Which, of course, it doesn't. So you've created a fail layer cake here, with one type of wrong stacked atop another.
And because of that, rogue officials in CA are using that limbo and legal conflict of base civil rights to gut voter-enacted law before a clear definition of constitutionality has been passed upon it. The ONLY constitutional finding in the twin Prop 8/Windsor Hearing was that state's have the right to define marriage and after that definition, the fed has to obey them. That "fed" also includes SCOTUS and lower district federal courts.
There's no limbo. PRop 8 has been adjudicated. There are no pending petitions for stays of implementation. There are no appeals. The case went all the way to the USSC, and the USSC allowed a lower court ruling to stand.
As for as Prop 8 is concerned, the Walker decision in Perry V Brown ends it. Prop 8 is and remains illegal to implement, by an authoritative ruling of the federal judiciary.
And who, pray tell, is requesting a stay of implementation of the Walker decision in CA? No one with standing.

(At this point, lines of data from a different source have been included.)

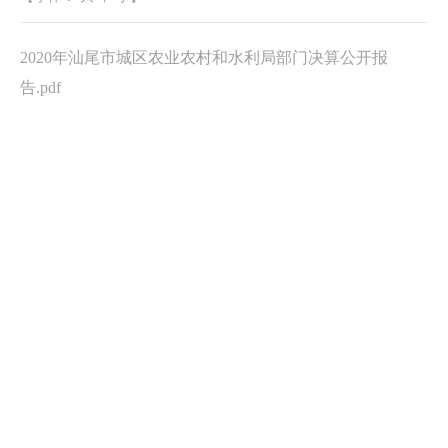
2020年汕尾市城区农业农村和水利局部门决算公开报
告.pdf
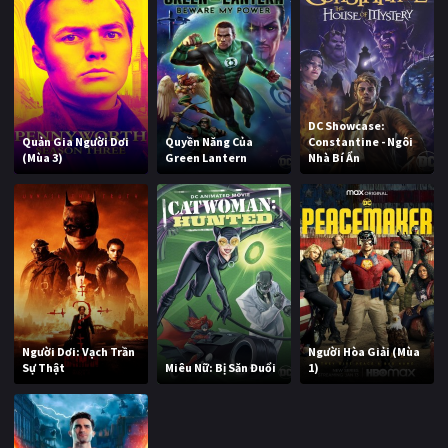
DC Showcase:
Quản Gia Người Dơi
Quyền Năng Của
Constantine - Ngôi
(Mùa 3)
Green Lantern
Nhà Bí Ẩn
Người Dơi: Vạch Trần
Người Hòa Giải (Mùa
Sự Thật
Miêu Nữ: Bị Săn Đuổi
1)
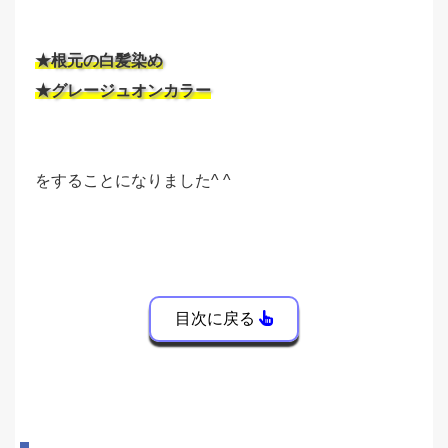
★根元の白髪染め
★グレージュオンカラー
をすることになりました^ ^
目次に戻る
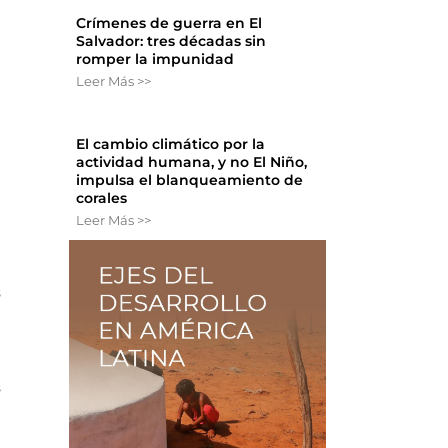
Crímenes de guerra en El
Salvador: tres décadas sin
romper la impunidad
Leer Más >>
El cambio climático por la
actividad humana, y no El Niño,
impulsa el blanqueamiento de
corales
Leer Más >>
s
s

Who, pray tell, is appealing the Walker decision to the USSC? No one with standing.
There are no avenues of judicial redress that *could* be followed without one or the other. And you have neither.
Ergo, Prop 8 was actually Upheld in Windsor 2013. And SCOTUS knows this. And so did the AG of Utah. Which is why he pled his case for a stay citing this very fact in Windsor's "State's Choice" Ruling on gay marriage under the question of state vs federal powers.
Nope. The Windsor decision didn't address the constitutionality of State bans on gay marriage. It applied to federal law, specifically DOMA. Which it found an unconstitutional violation of rights. With the Windsor court silent on the constitutionality of gay marriage bans by the States, we're left with the Walker decision which explicitly rules that the State gay marriage ban of Prop 8 is unconstitutional.
Remember, both the Windsor decision AND the Walker decision overturned gay marriage bans. Windsor at the federal level. Walker at the State. And the Walker decision remains the highest court ruling on the constitutionality of Prop 8. Invalidating it and rendering it illegal to implement.
Since SCOTUS knows this, Ruled for the stay accordingly, anyone can appeal to SCOTUS right now, this very day and gain protection for their civil rights as a voter in the interim while we await the appeals on all same/similar cases.
NOpe again. The USSC has already denied stays of implementation by Oregon. And ruled that individual citizens not ajudicating their *own* gay marriage in California
a do not have standing on Prop 8. And thus, can't appeal any ruling or challenge any ruling.
So its obviously not 'anyone'.
And unlike UT, the CA AG isn't appealing anything, nor is looking for any stay on the issue. You've simply got no one with standing in CA who could appeal the case interested in doing so. There's nothing to 'overrule'. As there have been no 'stays' requested by the State of California for the courts to reject or affirm.
And you can't overrule an imaginary ruling that never happened.